**TASK BRIEF**
Copy every entry word for word. Skip the pictures.

**EXTRACTED RECORDS**
§ §

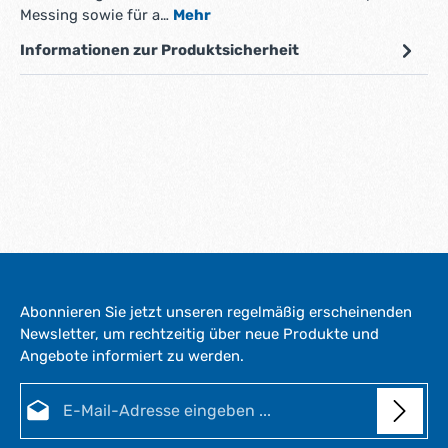
Messing sowie für a…
Mehr
Informationen zur Produktsicherheit
Abonnieren Sie jetzt unseren regelmäßig erscheinenden
Newsletter, um rechtzeitig über neue Produkte und
Angebote informiert zu werden.
E-Mail-Adresse*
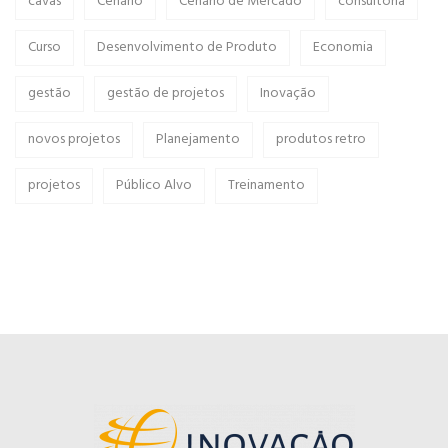
cavas
Cenário
Cenário de Mercado
consultoria
Curso
Desenvolvimento de Produto
Economia
gestão
gestão de projetos
Inovação
novos projetos
Planejamento
produtos retro
projetos
Público Alvo
Treinamento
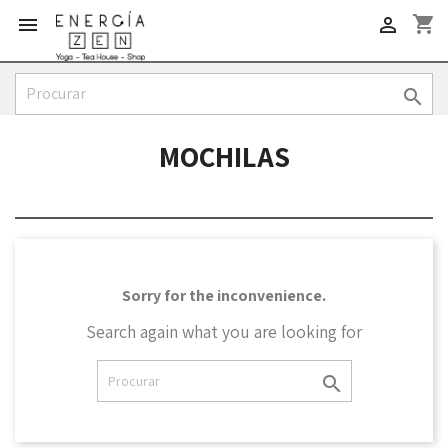
shopping_cart



MOCHILAS
Sorry for the inconvenience.
Search again what you are looking for

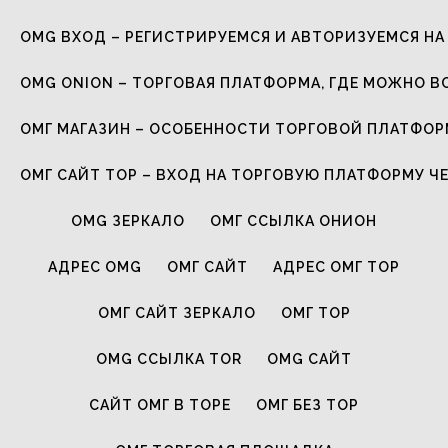
OMG ВХОД – РЕГИСТРИРУЕМСЯ И АВТОРИЗУЕМСЯ НА
OMG ONION – ТОРГОВАЯ ПЛАТФОРМА, ГДЕ МОЖНО В
ОМГ МАГАЗИН – ОСОБЕННОСТИ ТОРГОВОЙ ПЛАТФО
ОМГ САЙТ ТОР – ВХОД НА ТОРГОВУЮ ПЛАТФОРМУ Ч
OMG ЗЕРКАЛО
ОМГ ССЫЛКА ОНИОН
АДРЕС OMG
ОМГ САЙТ
АДРЕС ОМГ ТОР
ОМГ САЙТ ЗЕРКАЛО
ОМГ ТОР
OMG ССЫЛКА TOR
OMG САЙТ
САЙТ ОМГ В ТОРЕ
ОМГ БЕЗ ТОР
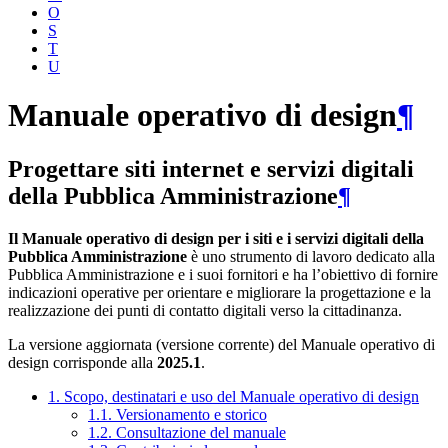
O
S
T
U
Manuale operativo di design
¶
Progettare siti internet e servizi digitali
della Pubblica Amministrazione
¶
Il Manuale operativo di design per i siti e i servizi digitali della
Pubblica Amministrazione
è uno strumento di lavoro dedicato alla
Pubblica Amministrazione e i suoi fornitori e ha l’obiettivo di fornire
indicazioni operative per orientare e migliorare la progettazione e la
realizzazione dei punti di contatto digitali verso la cittadinanza.
La versione aggiornata (versione corrente) del Manuale operativo di
design corrisponde alla
2025.1
.
1. Scopo, destinatari e uso del Manuale operativo di design
1.1. Versionamento e storico
1.2. Consultazione del manuale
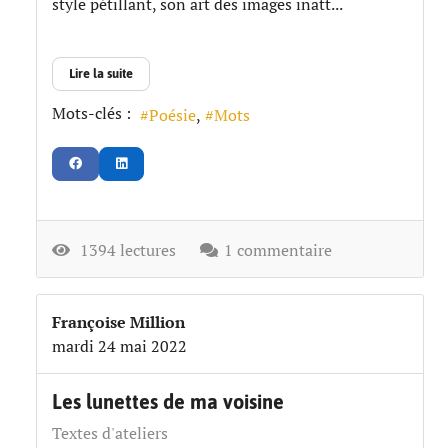
style pétillant, son art des images inatt...
Lire la suite
Mots-clés :
Poésie
Mots
1394 lectures
1 commentaire
Françoise Million
mardi 24 mai 2022
Les lunettes de ma voisine
Textes d'ateliers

§ §

**SOLUTION TO THE EXERCISE**
Messing sowie für a…
Mehr
Informationen zur Produktsicherheit
Abonnieren Sie jetzt unseren regelmäßig erscheinenden
Newsletter, um rechtzeitig über neue Produkte und
Angebote informiert zu werden.
E-Mail-Adresse*
cavas
Cenário
Cenário de Mercado
consultoria
Curso
Desenvolvimento de Produto
Economia
gestão
gestão de projetos
Inovação
novos projetos
Planejamento
produtos retro
projetos
Público Alvo
Treinamento
shopping_cart



MOCHILAS
Sorry for the inconvenience.
Search again what you are looking for

OMG ВХОД – РЕГИСТРИРУЕМСЯ И АВТОРИЗУЕМСЯ НА
OMG ONION – ТОРГОВАЯ ПЛАТФОРМА, ГДЕ МОЖНО В
ОМГ МАГАЗИН – ОСОБЕННОСТИ ТОРГОВОЙ ПЛАТФО
ОМГ САЙТ ТОР – ВХОД НА ТОРГОВУЮ ПЛАТФОРМУ Ч
OMG ЗЕРКАЛО
ОМГ ССЫЛКА ОНИОН
АДРЕС OMG
ОМГ САЙТ
АДРЕС ОМГ ТОР
ОМГ САЙТ ЗЕРКАЛО
ОМГ ТОР
OMG ССЫЛКА TOR
OMG САЙТ
САЙТ ОМГ В ТОРЕ
ОМГ БЕЗ ТОР
O
S
T
U
Manuale operativo di design
¶
Progettare siti internet e servizi digitali
della Pubblica Amministrazione
¶
Il Manuale operativo di design per i siti e i servizi digitali della
Pubblica Amministrazione
è uno strumento di lavoro dedicato alla
Pubblica Amministrazione e i suoi fornitori e ha l’obiettivo di fornire
indicazioni operative per orientare e migliorare la progettazione e la
realizzazione dei punti di contatto digitali verso la cittadinanza.
La versione aggiornata (versione corrente) del Manuale operativo di
design corrisponde alla
2025.1
.
1. Scopo, destinatari e uso del Manuale operativo di design
1.1. Versionamento e storico
1.2. Consultazione del manuale
style pétillant, son art des images inatt...
Lire la suite
Mots-clés :
Poésie
Mots
1394 lectures
1 commentaire
Françoise Million
mardi 24 mai 2022
Les lunettes de ma voisine
Textes d'ateliers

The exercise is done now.